ASSIGNED TASK: The line that contains "is (2576, 490)." marks the start. Please set it down, with every later line of the data, exactly and without pictures.

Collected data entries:
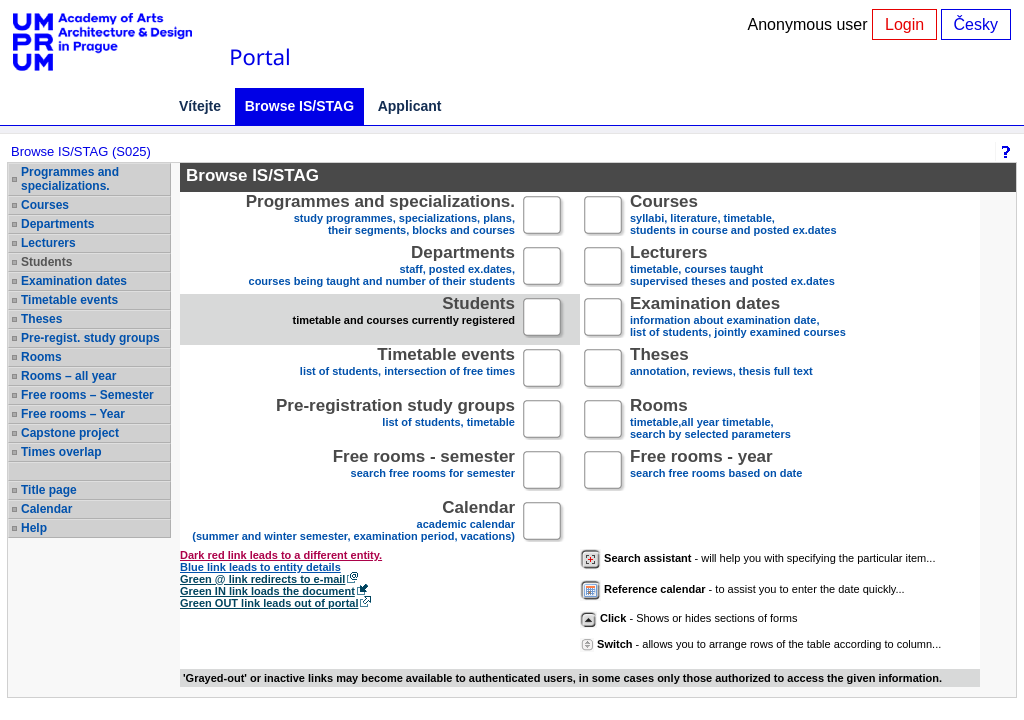 This screenshot has width=1024, height=720. What do you see at coordinates (710, 420) in the screenshot?
I see `timetable,all year timetable,search by selected parameters` at bounding box center [710, 420].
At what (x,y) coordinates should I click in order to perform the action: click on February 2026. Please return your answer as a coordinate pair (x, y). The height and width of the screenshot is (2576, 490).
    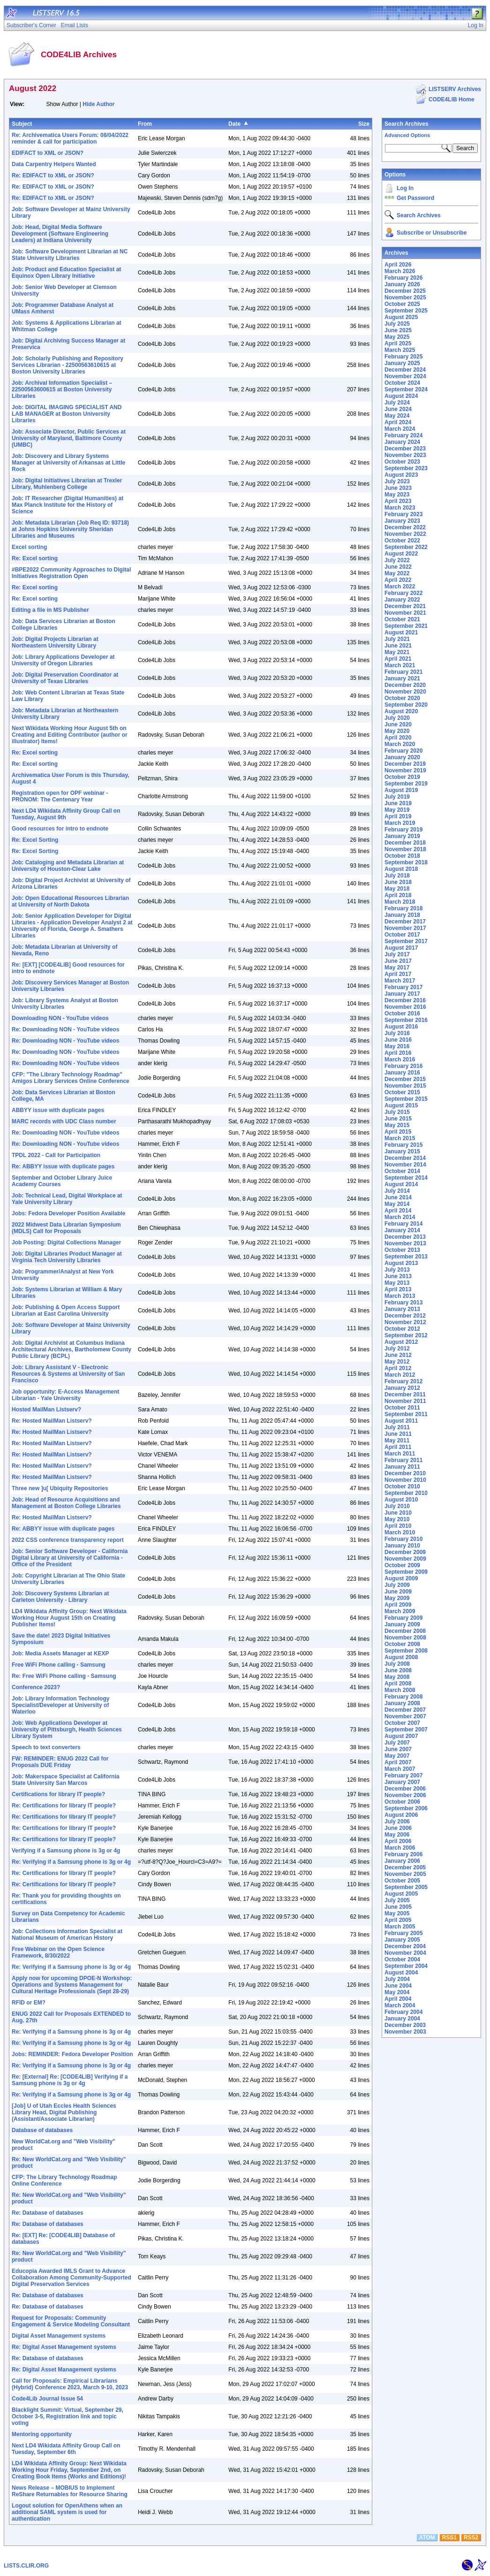
    Looking at the image, I should click on (403, 277).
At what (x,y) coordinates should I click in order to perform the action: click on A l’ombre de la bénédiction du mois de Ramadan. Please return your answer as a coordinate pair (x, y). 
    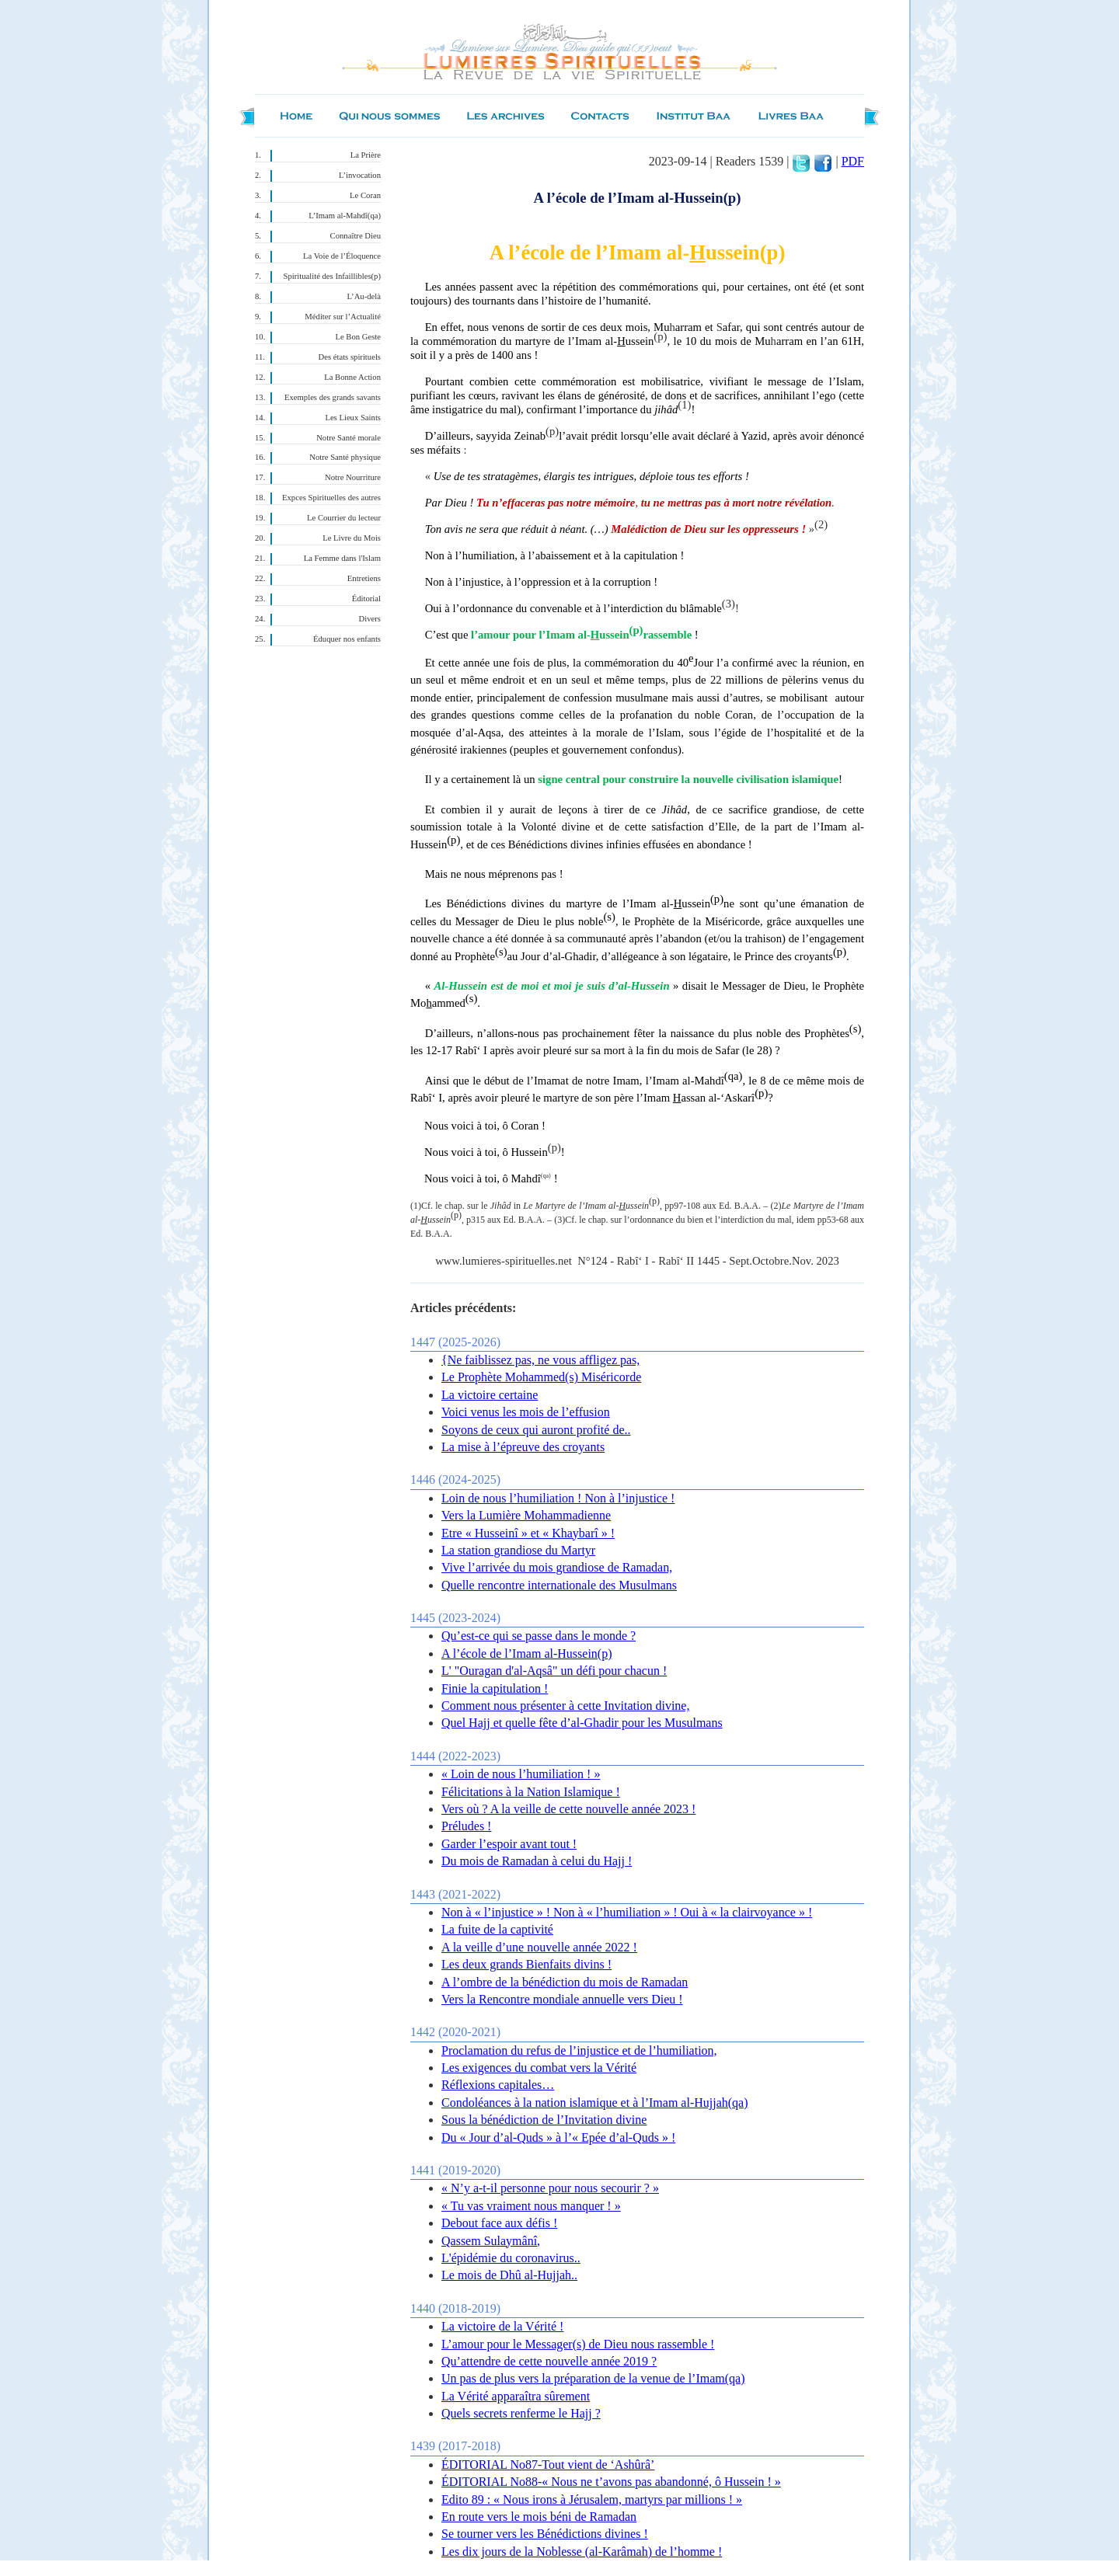
    Looking at the image, I should click on (564, 1982).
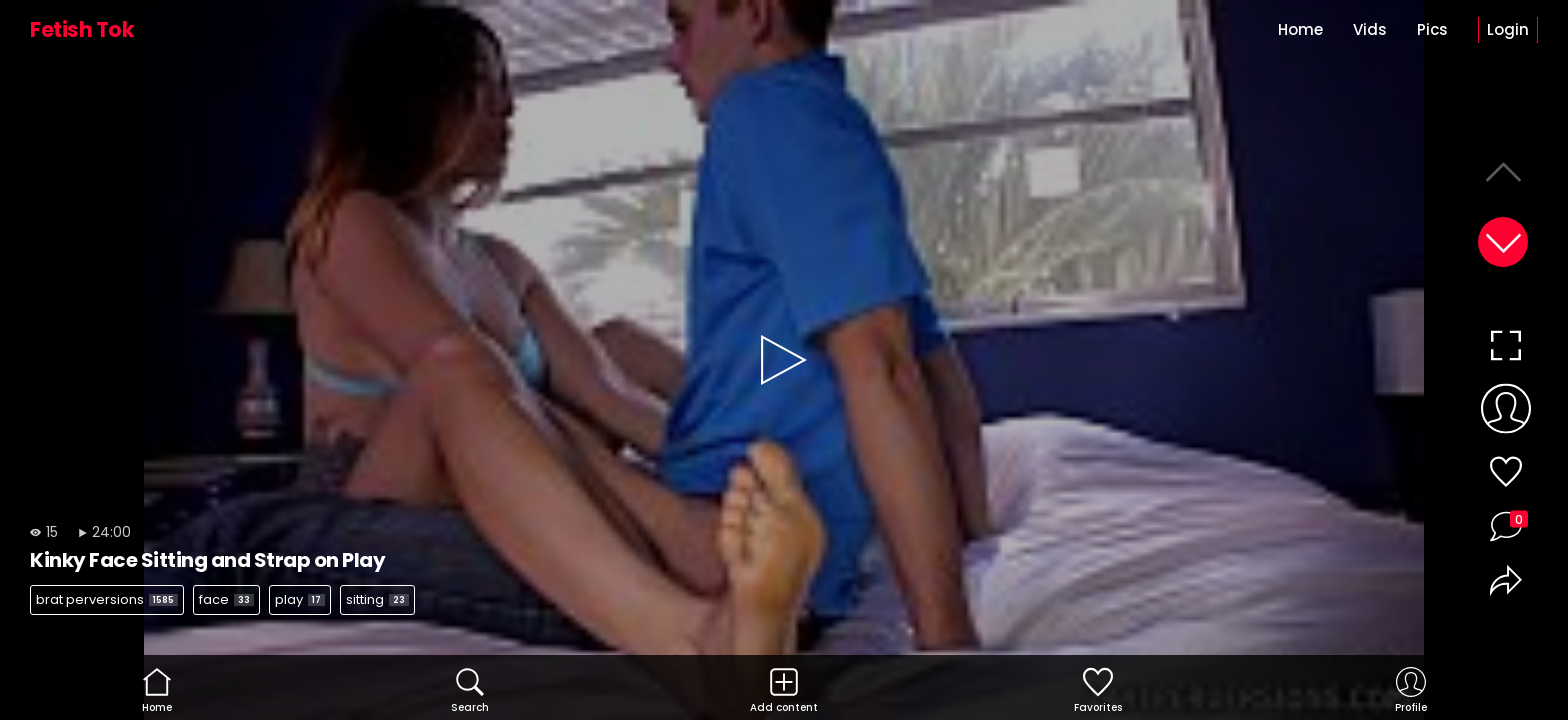 The height and width of the screenshot is (720, 1568). Describe the element at coordinates (1432, 29) in the screenshot. I see `Pics` at that location.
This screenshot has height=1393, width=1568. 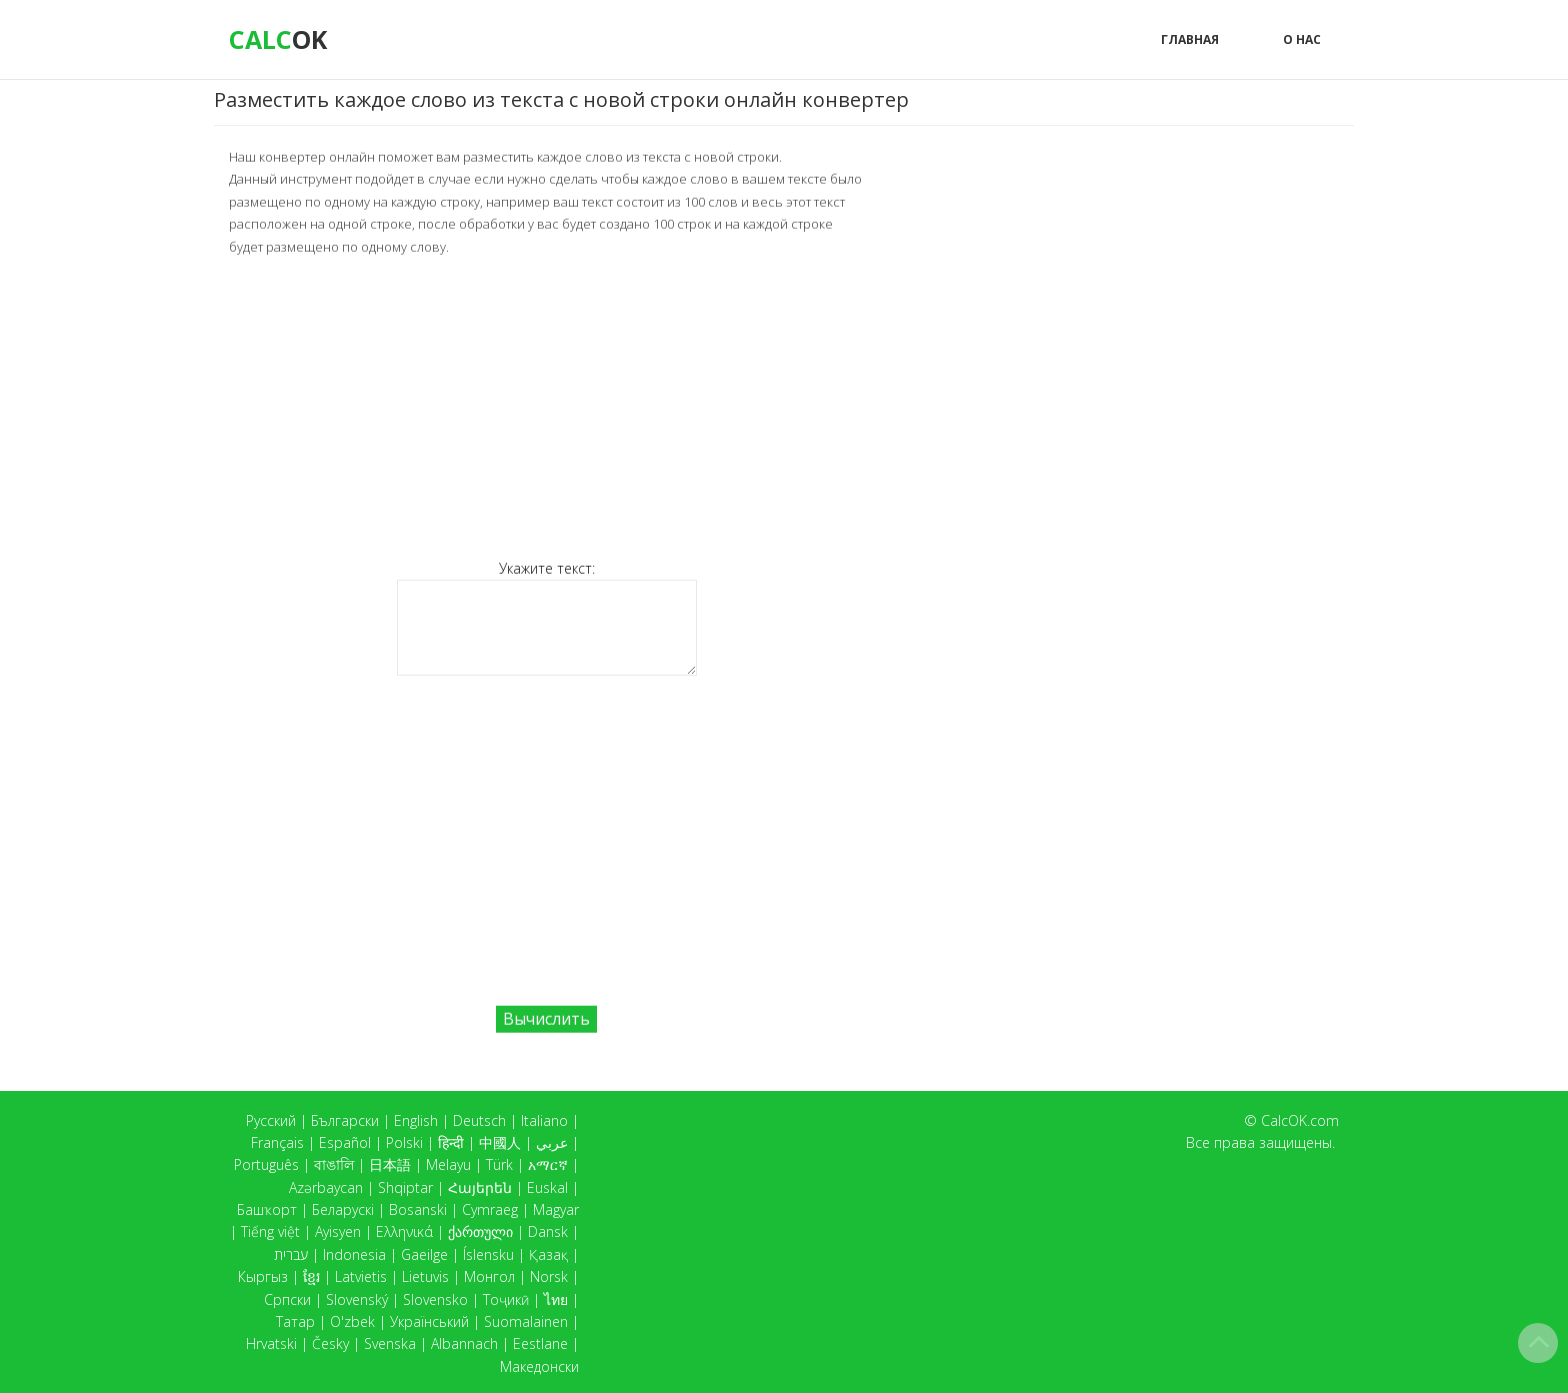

RESULT OF THIS EXERCISE:
At what (x,y) coordinates should I click in order to perform the action: click on February 2026. Please return your answer as a coordinate pair (x, y). The height and width of the screenshot is (2576, 490).
    Looking at the image, I should click on (403, 277).
At what (x,y) coordinates should I click in order to perform the action: click on A l’ombre de la bénédiction du mois de Ramadan. Please return your answer as a coordinate pair (x, y). 
    Looking at the image, I should click on (564, 1982).
 The height and width of the screenshot is (720, 1568). Describe the element at coordinates (1432, 29) in the screenshot. I see `Pics` at that location.
This screenshot has height=1393, width=1568. 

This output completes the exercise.